Exercise prompt:
The entries below must be reproduced exactly; their pictures are not part of the copy.

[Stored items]
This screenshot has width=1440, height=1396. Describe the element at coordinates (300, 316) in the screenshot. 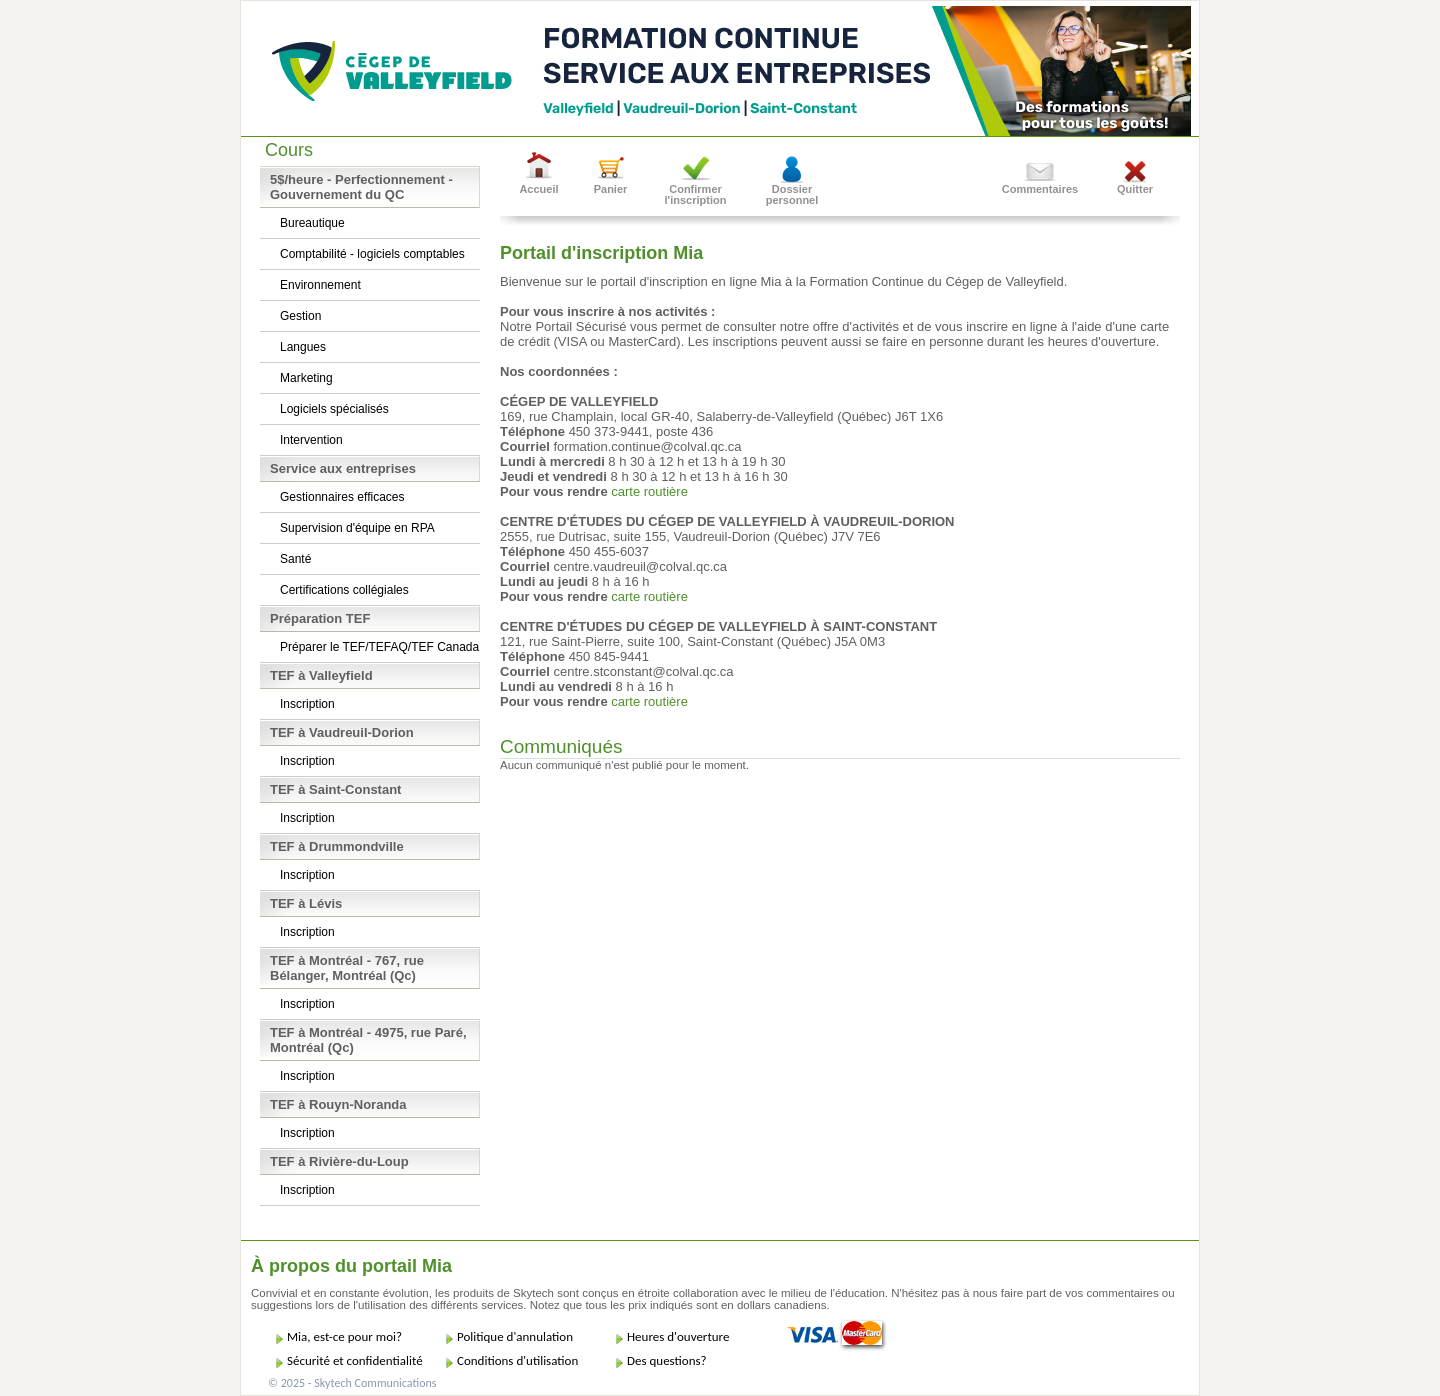

I see `Gestion` at that location.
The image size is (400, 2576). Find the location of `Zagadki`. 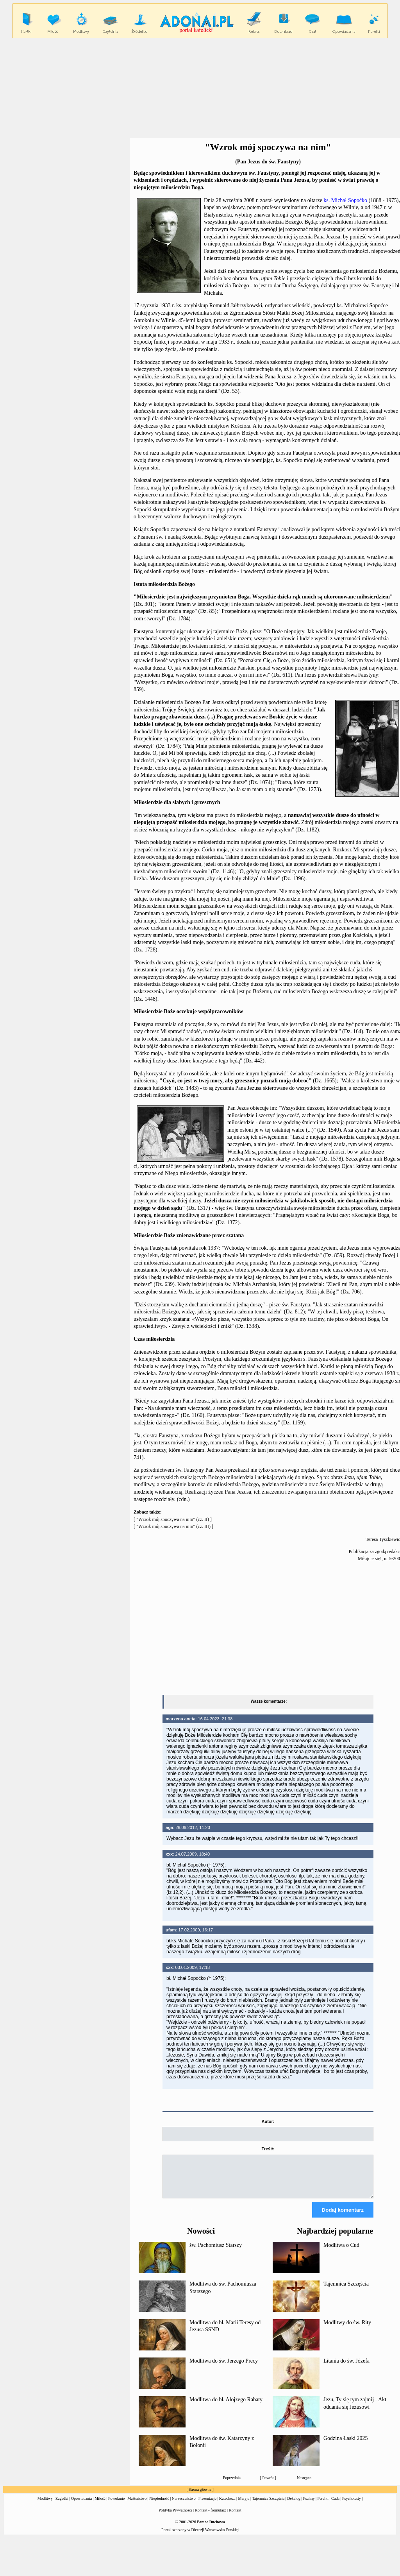

Zagadki is located at coordinates (61, 2505).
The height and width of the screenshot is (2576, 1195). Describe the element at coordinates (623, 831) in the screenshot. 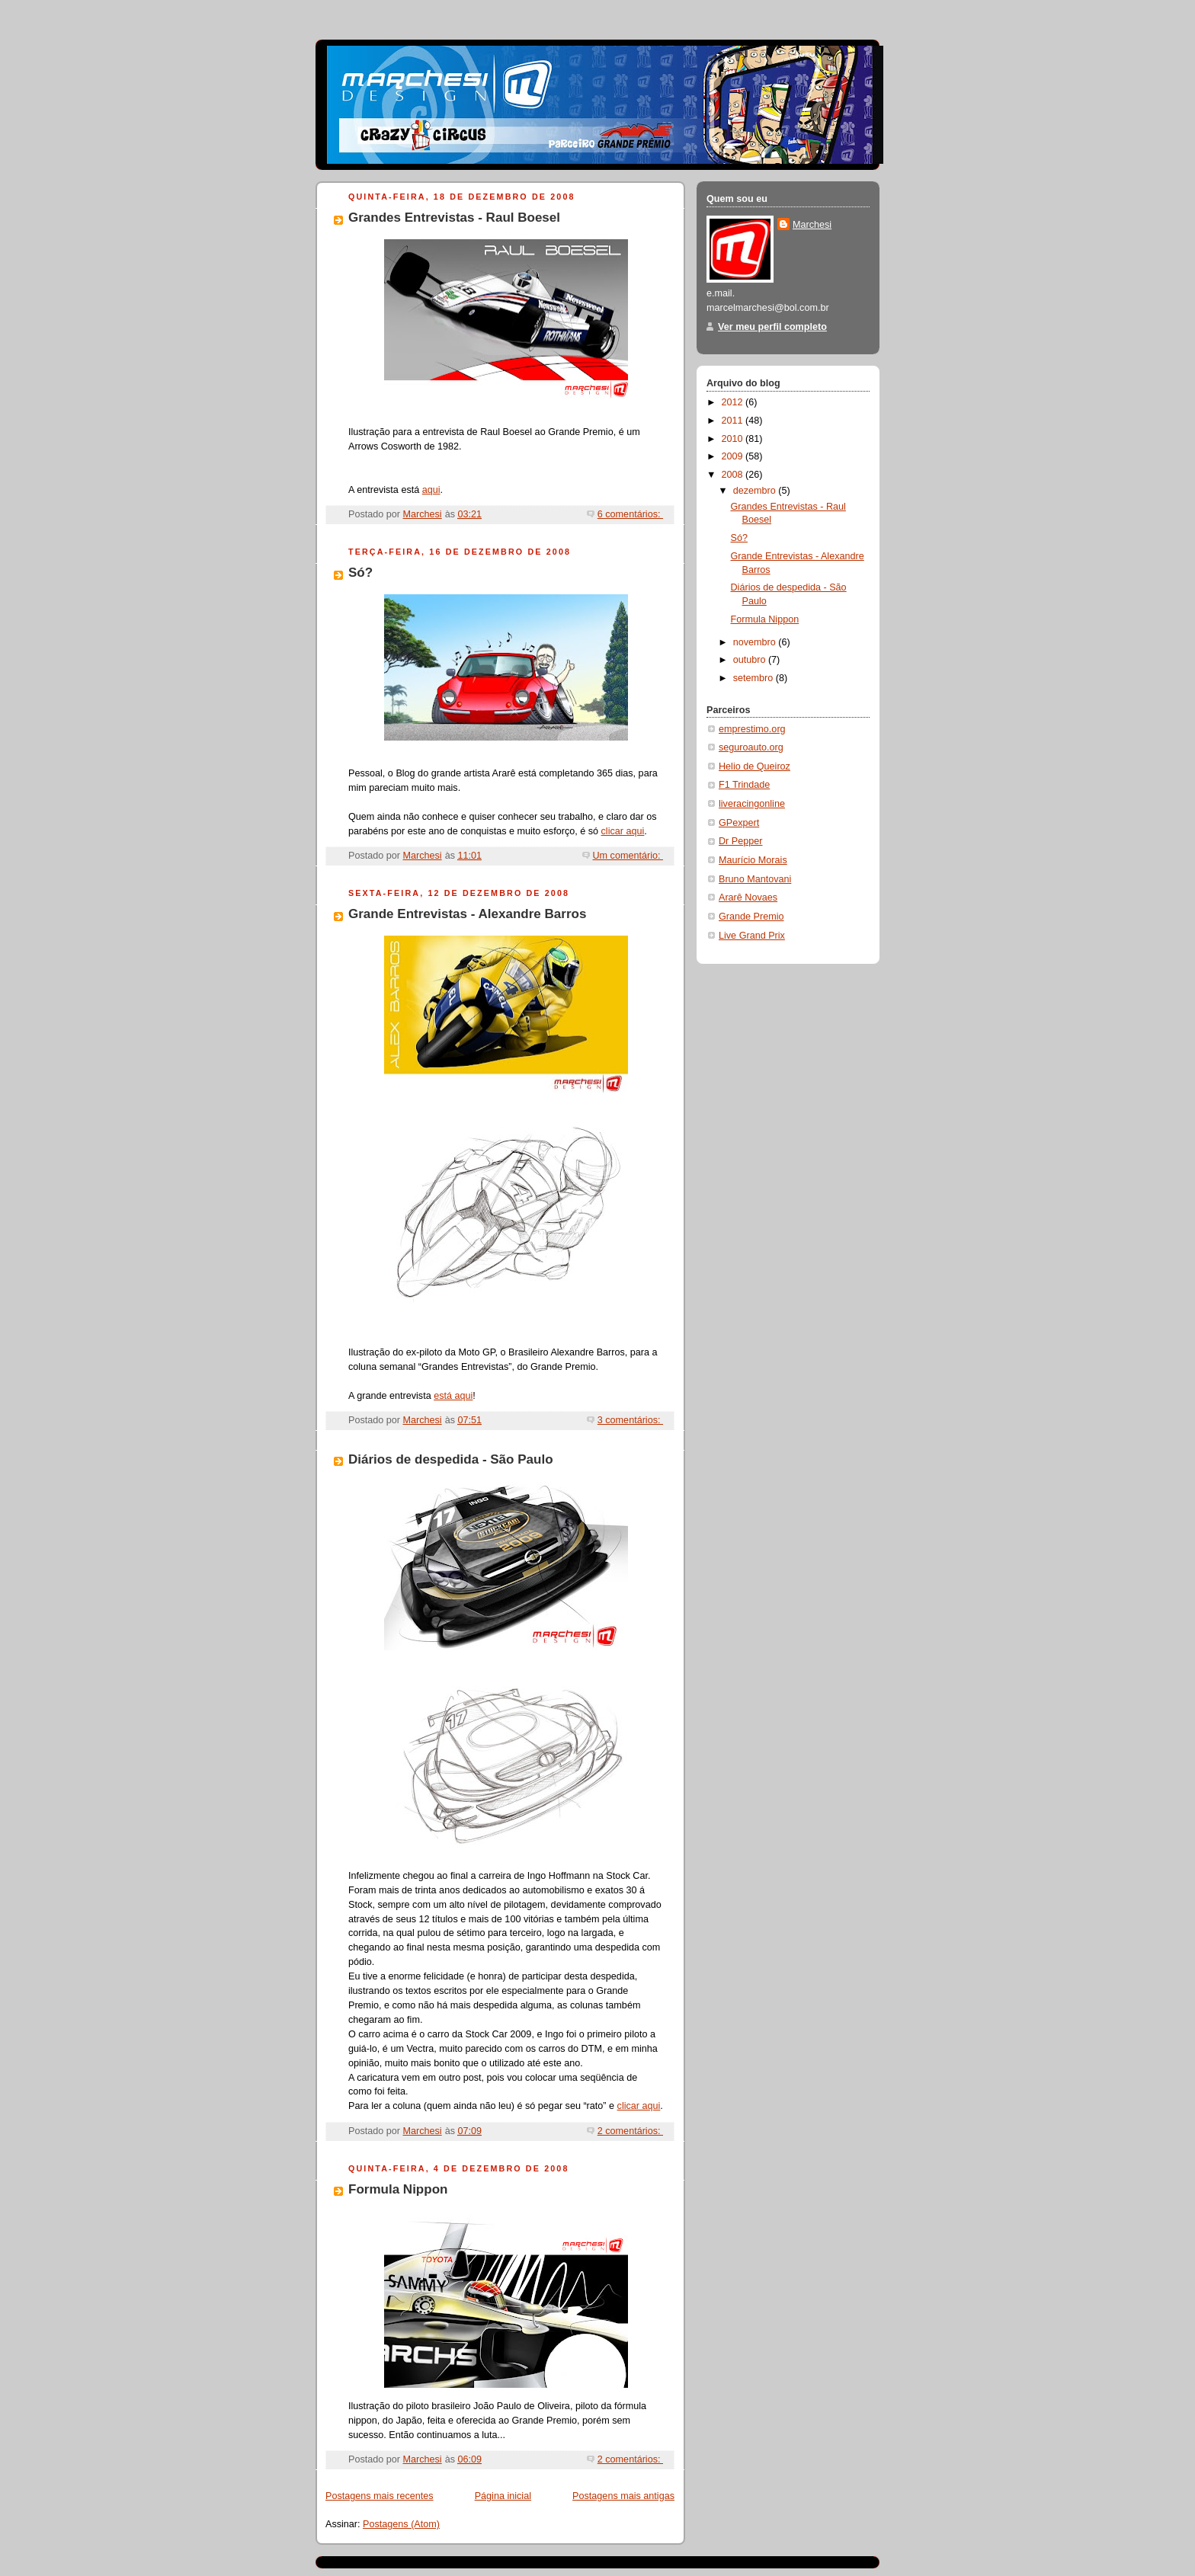

I see `clicar aqui` at that location.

Finished exercise:
This screenshot has width=1440, height=1396. Describe the element at coordinates (300, 316) in the screenshot. 

I see `Gestion` at that location.
The image size is (400, 2576). Find the location of `Zagadki`. 

Zagadki is located at coordinates (61, 2505).
The height and width of the screenshot is (2576, 1195). Describe the element at coordinates (623, 831) in the screenshot. 

I see `clicar aqui` at that location.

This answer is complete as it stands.